躺在熟悉的床上,她的床跟棉被依旧又干净,又软、又舒服,她真的觉得好累好累……
当晚纪恒光睡得很沉,已经好久没这样安稳地睡过一觉了。
早上起床时,纪恒光闲晃到了书房。
无意瞥见桌上翻阅到一半的商业杂志,上面的照片是一个熟悉的脸孔--是颜子琪,而那篇报导讲的是颜氏集团的近况。
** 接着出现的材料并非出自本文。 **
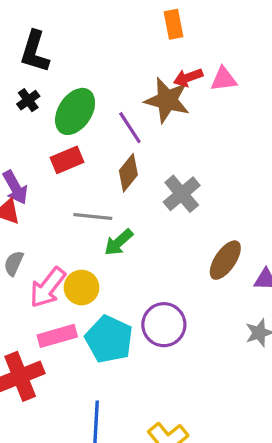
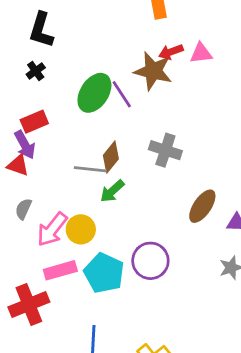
green ellipse: (75, 111) -> (94, 93), moved
red rectangle: (67, 160) -> (34, 122), moved
brown diamond: (128, 173) -> (111, 157), moved
gray cross: (182, 194) -> (165, 150), turned -32

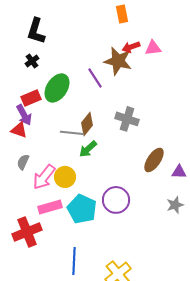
green ellipse: (94, 93) -> (57, 88), moved

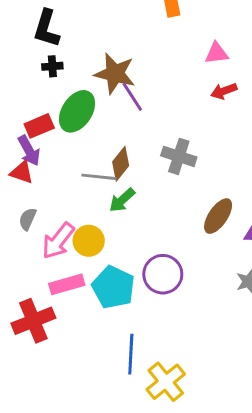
red arrow: (131, 47) -> (224, 91), moved
black cross: (32, 61) -> (52, 66), moved, turned 32
brown star: (118, 61) -> (115, 74), moved
blue line: (74, 261) -> (131, 354), moved

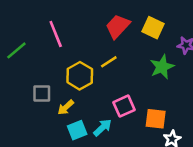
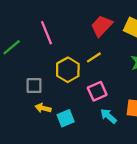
pink square: (124, 106) -> (97, 91), moved
yellow arrow: (66, 107) -> (43, 108), moved, turned 56
cyan arrow: (102, 128) -> (108, 116), moved, turned -96

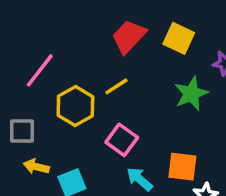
pink line: (46, 33) -> (40, 70), moved, turned 60
pink square: (97, 91) -> (122, 140), turned -30

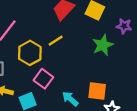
pink square: (122, 140) -> (43, 79), moved

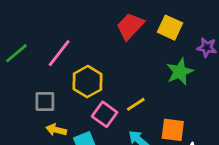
yellow line: (56, 41) -> (136, 104), moved

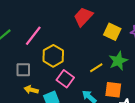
yellow square: (170, 28) -> (112, 32), moved
green star: (180, 72) -> (118, 61), moved
yellow line: (136, 104) -> (96, 68), moved

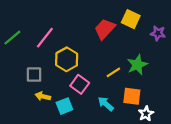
red trapezoid: (83, 17) -> (105, 29), moved
yellow square: (112, 32) -> (131, 19), moved

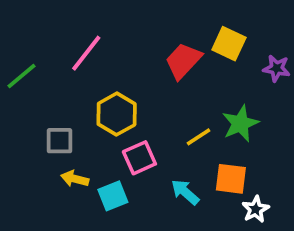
pink line: (45, 38) -> (86, 53), moved
pink square: (80, 84) -> (139, 158), turned 30

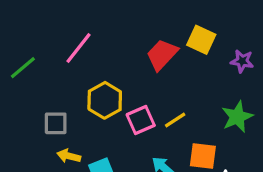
green star: (240, 124) -> (237, 117), moved
pink square: (139, 158) -> (141, 120), moved

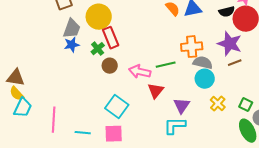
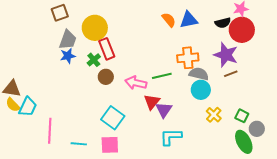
purple triangle: (182, 106) -> (164, 110), moved
cyan trapezoid: (23, 108) -> (28, 107), moved

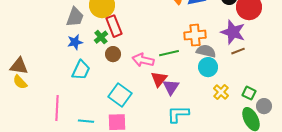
blue star: (68, 56) -> (75, 42), moved
cyan trapezoid: (28, 107) -> (81, 70), moved

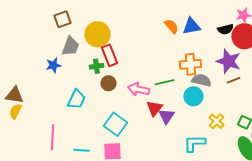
green cross: (101, 37) -> (96, 66), turned 32
blue star: (75, 42) -> (53, 65), moved
cyan circle: (208, 67) -> (193, 96), moved
yellow semicircle: (20, 82) -> (15, 111), turned 70
cyan L-shape: (178, 114) -> (194, 143), moved

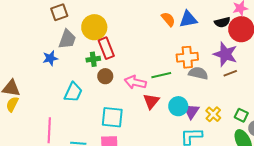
cyan circle: (193, 96) -> (178, 106), moved
purple triangle: (166, 116) -> (191, 111), moved
cyan square: (115, 124) -> (112, 117), turned -30

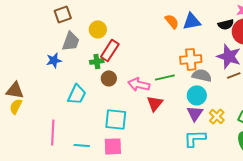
yellow circle: (94, 27) -> (98, 29), size x0.7
red rectangle: (106, 48) -> (110, 50), turned 55
cyan circle: (178, 106) -> (197, 95), moved

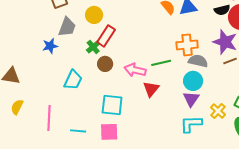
green cross: (97, 61) -> (93, 47), turned -32
yellow semicircle: (16, 106) -> (17, 107), moved
yellow cross: (217, 116) -> (218, 111), moved

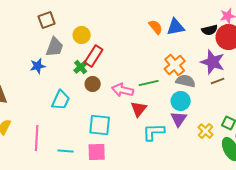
orange cross: (187, 45) -> (175, 65), turned -35
cyan L-shape: (191, 124) -> (154, 132), moved

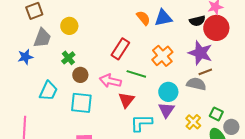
red rectangle: (94, 56) -> (120, 49), moved
gray semicircle: (186, 81) -> (196, 84), moved
green line: (149, 83) -> (136, 74), turned 30
cyan square: (100, 125) -> (81, 103), moved

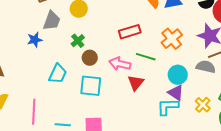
red rectangle: (120, 49) -> (130, 32), turned 40
purple triangle: (166, 110) -> (176, 93), turned -30
cyan L-shape: (141, 123) -> (168, 107), moved

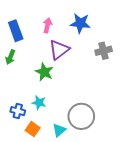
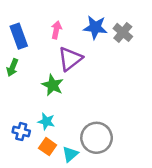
gray cross: (104, 51) -> (123, 32), moved, turned -35
orange square: (33, 129) -> (48, 147), moved

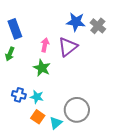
pink arrow: (56, 30) -> (45, 45), moved
purple triangle: (70, 59) -> (68, 47), moved
blue cross: (21, 132) -> (19, 95), moved

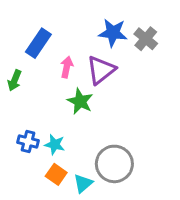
blue rectangle: (15, 29) -> (38, 43), moved, turned 54
green star: (42, 68) -> (80, 101), moved

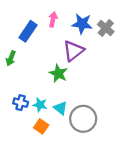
pink arrow: (67, 67) -> (53, 19), moved
cyan triangle: (83, 183) -> (60, 108), moved, turned -40

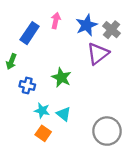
blue star: (82, 24) -> (86, 25), turned -30
purple triangle: (73, 51) -> (98, 54), moved
blue cross: (21, 103) -> (27, 85), moved
gray circle: (83, 119) -> (107, 131), moved

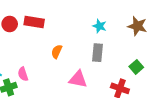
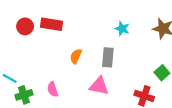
gray rectangle: (97, 53) -> (108, 57), moved
pink semicircle: (23, 74) -> (53, 89), moved

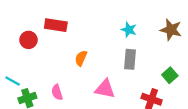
red circle: (25, 26) -> (29, 40), moved
gray rectangle: (108, 57) -> (130, 59), moved

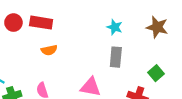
red circle: (29, 40) -> (13, 23), moved
orange semicircle: (81, 58) -> (49, 50), moved, turned -126

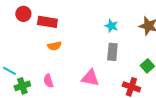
red circle: (13, 23) -> (23, 14), moved

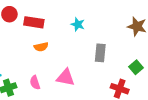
cyan star: (111, 26) -> (78, 24), moved
pink triangle: (90, 78) -> (66, 77), moved

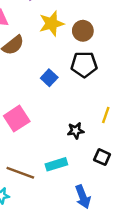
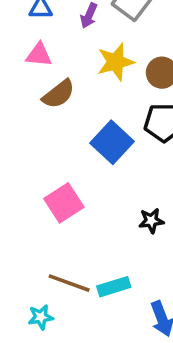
blue square: (49, 78) -> (112, 142), size x1.6
cyan rectangle: (56, 164) -> (114, 287), moved

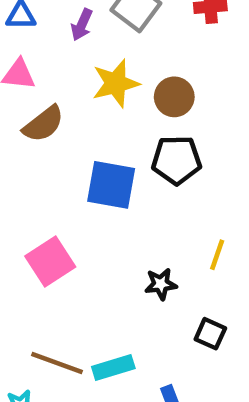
blue square: (112, 142) -> (111, 185), turned -33

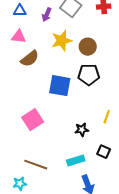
cyan rectangle: (113, 367) -> (76, 161), moved

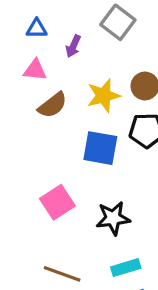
purple arrow: (47, 15) -> (73, 46), moved
yellow star: (62, 41) -> (104, 96), moved
black star: (82, 130) -> (113, 218), moved, size x1.5

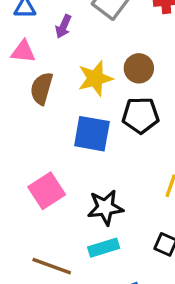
brown semicircle: (53, 105) -> (42, 88), turned 144
cyan rectangle: (126, 268) -> (104, 248), moved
她的立即反应是不要看下去,可是却不由自主地继续看,上面写著--
颜氏集团总裁颜长庆已呈半退隐状态,集团实权交到次子颜子琪手上。自从两年前长子颜子瑜车祸身亡后,颜长庆心灰意冷,不再管事,昔日商场上的掠夺者已不复见。
两年前……车祸身亡……
这消息太过虚幻,无法到达她的脑中,
纪恒光马上奔到电脑前,上网查询了两年前的新闻,直觉地查了她出国的那几天,果然,在她出国的隔天看见一则标题--
颜氏集团少东颜子瑜车祸生命垂危。
她搜寻著之后的消息,终于看到--
颜子瑜车祸伤重不治。
伤重不治--
他死了……他死了……他死了……他死了……
第十章
等纪恒光回过神来,已经再度来到这栋山腰上的房子。
走近这栋熟悉的房子,纪恒光仿佛又听到Jason的小提琴声。
茫然止步。
她还来干什么?
晓明又要她看什么?他的坟墓?
“你终于来了!”熟悉的声音向她说话。
正在庭院里打扫的老妇人,带泪对她微笑。
“来。”Fran拉著她。
纪恒光脚步犹豫。
“进来啊。”Fran温柔地鼓励她。
她终于又踏进了这栋房子,这栋有著她最美好,和最不堪的回忆的房子。
小提琴的琴音在屋内回荡--夏日最后一朵玫瑰--这乐音仍像当初一样震动著她的心弦,那时的感动……
可--她怎么会听见他的琴声?是她的幻觉吗?
Fran领著纪恒光走到厨房。
“早餐时间到了。”Fran笑著说,交给她一个托盘。“帮我送进去吧。”
送进去……哪里?
Fran轻推著她的背,纪恒光被动地走著,如同被催眠一般,耳边的琴声却愈来愈……愈来愈清晰。一直走到了一个房间门外,Fran丢下她一个人,离开了。
莫名其妙地,纪恒光带著托盘,站在那个熟悉的房间外。
这一切……到底是怎么回事?
她被领著来和一个已死的人见面?
她已经搞不清楚她是在梦中,还是在现实?
站在门外,却没勇气推门,直到音乐在她耳边停下来,她才清醒一点。
音乐停了……这不是幻觉?他……还活著?
纪恒光举起手,敲了门板两下。
“进来。”
是他的声音!
只是他的声音--就足以侵蚀她。
他没死--他没死--她的脑子还是无法思考,只认知到这个事实。
打开门--
从正前方向光的阳台射来耀眼的日光,让她眯起眼。
Jason就坐在阳台的椅子上。
纪恒光不自觉屏住呼吸,那种熟悉的心痛又回来了。Jason仍如她记忆中一样英俊,一样轻易牵动她的心,可是却有些不一样了--
他的头发长好长了,不听话的发丝还是常常垂到眼前,身上宽松的衬衫只随便扣了两颗扣子,有一口、没一口地吸著烟。
他何时开始吸烟了?或者只是她从不知道?
赫然发现--他的身边放置著一副拐杖。他……受了什么样的伤?
以前的他就是瘦的了,现在他又比以前更瘦,也苍白多了。凌乱的头发,新生的短髭,不修边幅的穿著,甚至还有那不太健康的脸色,不折不扣是一个颓废艺术家的模样。
原不该熟悉,她却清楚,这是他卸除了武装之后的样子--似乎是她在照片中看过的那个年轻人又回来了。
“被你发现了。”Jason一笑,把烟从嘴里拿下来。